Originally Posted by
Landing Gear
From previous messages it seems like both you and I were kids in 1963 in New York. The beat down of the black sailor in the middle of Grand Central seemed unbelievable. I don't think things like that happened then in New York City, don't recall ever hearing about it and certainly didn't read it in "current events" in school. I'm pretty certain my parents would have mentioned something as well.
Does that coincide with your recollection as well?
You're right -- I was born in NYC and lived there in the 1960s and early '70s, first on Riverside Drive, then on Staten Island, which my parents imagined -- wrongly -- as some bucolic Elysian paradise more conducive to raising kids.
I agree the attack in "Grand Central Station" was an absurd plot point better suited to a Mississippi Greyhound depot.

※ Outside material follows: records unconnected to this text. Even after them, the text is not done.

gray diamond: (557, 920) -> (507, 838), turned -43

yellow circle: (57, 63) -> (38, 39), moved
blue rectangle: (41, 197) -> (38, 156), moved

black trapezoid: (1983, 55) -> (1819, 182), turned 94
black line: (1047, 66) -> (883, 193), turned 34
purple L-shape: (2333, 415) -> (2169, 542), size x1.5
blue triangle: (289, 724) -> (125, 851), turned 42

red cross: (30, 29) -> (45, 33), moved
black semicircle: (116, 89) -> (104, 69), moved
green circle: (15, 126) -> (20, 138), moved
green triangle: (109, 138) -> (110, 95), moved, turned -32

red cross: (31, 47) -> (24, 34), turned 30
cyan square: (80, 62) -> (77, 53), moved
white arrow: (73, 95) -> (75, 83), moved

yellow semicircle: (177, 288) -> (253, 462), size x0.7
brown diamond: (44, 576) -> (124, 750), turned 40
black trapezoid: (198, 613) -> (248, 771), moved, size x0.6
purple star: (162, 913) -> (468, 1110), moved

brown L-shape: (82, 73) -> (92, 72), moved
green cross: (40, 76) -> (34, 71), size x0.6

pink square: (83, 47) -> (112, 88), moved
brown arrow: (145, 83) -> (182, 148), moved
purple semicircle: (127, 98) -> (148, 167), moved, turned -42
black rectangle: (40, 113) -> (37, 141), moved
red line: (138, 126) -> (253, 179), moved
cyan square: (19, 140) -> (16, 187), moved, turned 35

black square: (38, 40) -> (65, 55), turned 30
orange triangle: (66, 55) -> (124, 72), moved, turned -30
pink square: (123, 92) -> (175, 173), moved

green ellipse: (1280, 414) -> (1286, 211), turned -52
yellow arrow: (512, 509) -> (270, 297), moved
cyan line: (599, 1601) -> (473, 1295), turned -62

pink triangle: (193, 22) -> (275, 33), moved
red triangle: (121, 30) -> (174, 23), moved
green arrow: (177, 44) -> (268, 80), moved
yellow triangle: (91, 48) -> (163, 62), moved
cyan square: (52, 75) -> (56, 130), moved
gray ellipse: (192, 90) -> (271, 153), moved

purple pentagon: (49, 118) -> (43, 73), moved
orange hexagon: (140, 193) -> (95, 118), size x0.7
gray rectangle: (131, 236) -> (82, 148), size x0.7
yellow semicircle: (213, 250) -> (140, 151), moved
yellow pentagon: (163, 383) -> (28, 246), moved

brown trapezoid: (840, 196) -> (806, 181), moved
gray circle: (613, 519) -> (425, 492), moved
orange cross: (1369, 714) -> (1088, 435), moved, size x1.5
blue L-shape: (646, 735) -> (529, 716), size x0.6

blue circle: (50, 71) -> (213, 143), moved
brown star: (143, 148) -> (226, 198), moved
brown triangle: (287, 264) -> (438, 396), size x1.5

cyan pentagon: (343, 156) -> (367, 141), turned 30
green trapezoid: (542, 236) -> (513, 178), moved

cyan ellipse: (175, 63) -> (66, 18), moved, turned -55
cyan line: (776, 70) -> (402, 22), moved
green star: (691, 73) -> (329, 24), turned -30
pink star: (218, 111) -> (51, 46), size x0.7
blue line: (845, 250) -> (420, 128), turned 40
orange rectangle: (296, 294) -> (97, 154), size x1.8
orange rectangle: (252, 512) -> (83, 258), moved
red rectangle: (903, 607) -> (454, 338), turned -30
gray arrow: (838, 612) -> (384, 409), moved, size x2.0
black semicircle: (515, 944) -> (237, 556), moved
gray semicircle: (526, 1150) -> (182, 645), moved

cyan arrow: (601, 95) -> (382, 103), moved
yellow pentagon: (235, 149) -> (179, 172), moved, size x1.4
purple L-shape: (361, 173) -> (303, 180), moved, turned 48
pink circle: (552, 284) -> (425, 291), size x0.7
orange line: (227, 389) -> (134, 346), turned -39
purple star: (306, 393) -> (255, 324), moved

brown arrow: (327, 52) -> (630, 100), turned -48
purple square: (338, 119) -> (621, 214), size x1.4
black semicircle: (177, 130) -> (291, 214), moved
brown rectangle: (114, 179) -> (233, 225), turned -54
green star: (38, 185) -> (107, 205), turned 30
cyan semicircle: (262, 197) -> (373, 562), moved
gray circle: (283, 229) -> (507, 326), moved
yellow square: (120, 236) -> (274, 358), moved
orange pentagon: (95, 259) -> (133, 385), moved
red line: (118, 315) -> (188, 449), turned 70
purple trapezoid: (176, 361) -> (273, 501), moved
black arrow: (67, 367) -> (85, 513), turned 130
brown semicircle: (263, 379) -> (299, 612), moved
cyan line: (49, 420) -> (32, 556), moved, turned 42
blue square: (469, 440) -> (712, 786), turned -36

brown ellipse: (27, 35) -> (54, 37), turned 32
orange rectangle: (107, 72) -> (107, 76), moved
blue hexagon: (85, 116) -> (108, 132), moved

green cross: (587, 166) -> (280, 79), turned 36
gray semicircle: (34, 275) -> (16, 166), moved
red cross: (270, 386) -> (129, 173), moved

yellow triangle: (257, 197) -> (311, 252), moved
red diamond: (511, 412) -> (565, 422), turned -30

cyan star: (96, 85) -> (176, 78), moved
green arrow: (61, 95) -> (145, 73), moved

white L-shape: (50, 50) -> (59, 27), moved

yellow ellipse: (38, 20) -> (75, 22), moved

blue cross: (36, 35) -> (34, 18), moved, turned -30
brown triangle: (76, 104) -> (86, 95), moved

Hot-tempered rednecks did not patrol Manhattan beating up blacks for holding hands with white women. As a kid I went to diverse public schools, and the only racism I was aware of came from the mouth of my Arkansas grandmother on her tentative visits to Sodom by the Hudson. Whatever the poor woman said was firmly decoded and neutralized for us by Dad and Mom after she left.
Mayors Wagner and Lindsay steered Fun City through the '60s civil rights era with relative sensitivity. Lindsay ('65-'73) walked the streets of Harlem the nights MLK and RFK were killed, defusing who knows what mayhem. But I digress -- point is, for all the verisimilitude in its production design, Pan Am's storylines seem more and more divorced from reality.